══ DATASET RECORDS ══

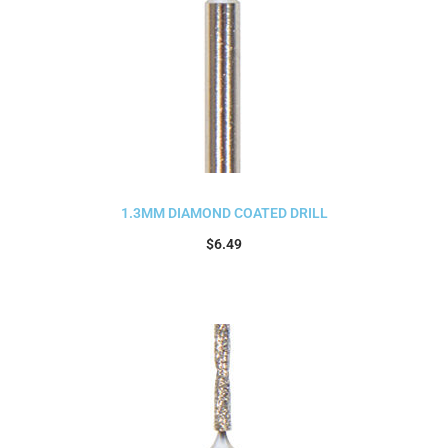
1.3MM DIAMOND COATED DRILL
$
6.49
Add to cart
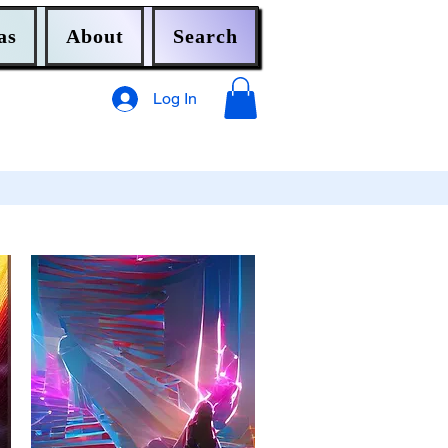
as
About
Search
Log In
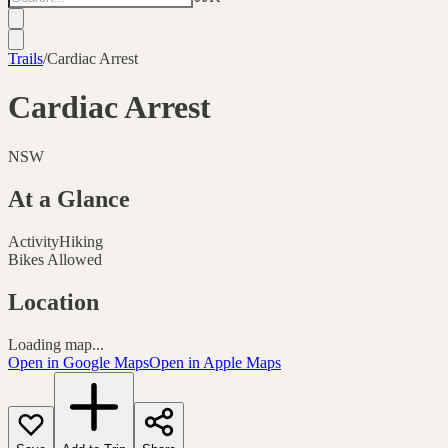
Trails
/
Cardiac Arrest
Cardiac Arrest
NSW
At a Glance
Activity
Hiking
Bikes Allowed
Location
Loading map...
Open in Google Maps
Open in Apple Maps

═══

#### TASK DIRECTIONS:
Verbatim output of the entries is required, with each image left out.

#### RESPONSE AREA:
1.3MM DIAMOND COATED DRILL
$
6.49
Add to cart
as
About
Search
Log In
Trails
/
Cardiac Arrest
Cardiac Arrest
NSW
At a Glance
Activity
Hiking
Bikes Allowed
Location
Loading map...
Open in Google Maps
Open in Apple Maps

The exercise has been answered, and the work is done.